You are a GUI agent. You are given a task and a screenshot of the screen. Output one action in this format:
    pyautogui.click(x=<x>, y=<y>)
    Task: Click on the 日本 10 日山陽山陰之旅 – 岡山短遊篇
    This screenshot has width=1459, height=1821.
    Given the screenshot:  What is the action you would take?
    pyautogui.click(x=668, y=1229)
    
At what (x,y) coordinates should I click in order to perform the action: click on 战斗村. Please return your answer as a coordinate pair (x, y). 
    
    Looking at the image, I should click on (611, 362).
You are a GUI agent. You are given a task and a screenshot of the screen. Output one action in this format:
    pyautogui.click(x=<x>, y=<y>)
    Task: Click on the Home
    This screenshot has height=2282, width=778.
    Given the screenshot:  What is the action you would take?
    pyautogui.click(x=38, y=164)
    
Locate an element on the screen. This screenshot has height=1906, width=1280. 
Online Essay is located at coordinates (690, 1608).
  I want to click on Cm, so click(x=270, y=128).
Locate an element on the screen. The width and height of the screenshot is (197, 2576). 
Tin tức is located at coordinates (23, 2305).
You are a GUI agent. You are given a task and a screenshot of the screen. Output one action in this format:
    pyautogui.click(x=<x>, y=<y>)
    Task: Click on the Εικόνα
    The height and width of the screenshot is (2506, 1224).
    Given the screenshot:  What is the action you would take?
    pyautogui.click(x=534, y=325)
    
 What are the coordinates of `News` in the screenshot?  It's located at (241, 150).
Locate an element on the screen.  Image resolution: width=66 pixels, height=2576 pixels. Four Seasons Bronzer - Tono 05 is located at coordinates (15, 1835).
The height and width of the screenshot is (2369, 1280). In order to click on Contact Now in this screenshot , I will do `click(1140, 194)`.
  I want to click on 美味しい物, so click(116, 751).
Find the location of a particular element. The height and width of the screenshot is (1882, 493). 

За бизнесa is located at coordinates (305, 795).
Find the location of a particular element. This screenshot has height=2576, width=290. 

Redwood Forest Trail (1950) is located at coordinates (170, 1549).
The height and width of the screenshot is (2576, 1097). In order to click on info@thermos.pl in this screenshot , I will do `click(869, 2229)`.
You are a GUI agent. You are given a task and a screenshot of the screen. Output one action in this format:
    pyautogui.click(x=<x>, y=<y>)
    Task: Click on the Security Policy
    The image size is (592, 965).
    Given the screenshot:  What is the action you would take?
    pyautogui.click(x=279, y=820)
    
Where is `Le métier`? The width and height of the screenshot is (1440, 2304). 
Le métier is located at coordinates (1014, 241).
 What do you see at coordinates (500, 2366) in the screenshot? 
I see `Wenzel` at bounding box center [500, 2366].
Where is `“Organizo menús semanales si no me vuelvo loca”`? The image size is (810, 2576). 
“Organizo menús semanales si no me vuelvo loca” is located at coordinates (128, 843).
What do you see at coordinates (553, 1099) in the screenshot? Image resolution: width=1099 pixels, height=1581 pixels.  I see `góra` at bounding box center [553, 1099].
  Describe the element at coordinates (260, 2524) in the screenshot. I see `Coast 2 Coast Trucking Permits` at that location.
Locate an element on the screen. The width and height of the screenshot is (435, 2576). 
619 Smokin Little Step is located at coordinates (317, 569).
----------------------------------------
### EXERCISE OBJECTIVE
Your output is to be the lines of the listing, exact and complete, starting at the first and ending with the line that contains "Task: Click on the Home".

### EXPECTED ANSWER
You are a GUI agent. You are given a task and a screenshot of the screen. Output one action in this format:
    pyautogui.click(x=<x>, y=<y>)
    Task: Click on the 日本 10 日山陽山陰之旅 – 岡山短遊篇
    This screenshot has width=1459, height=1821.
    Given the screenshot:  What is the action you would take?
    pyautogui.click(x=668, y=1229)
    
At what (x,y) coordinates should I click in order to perform the action: click on 战斗村. Please return your answer as a coordinate pair (x, y). 
    
    Looking at the image, I should click on (611, 362).
You are a GUI agent. You are given a task and a screenshot of the screen. Output one action in this format:
    pyautogui.click(x=<x>, y=<y>)
    Task: Click on the Home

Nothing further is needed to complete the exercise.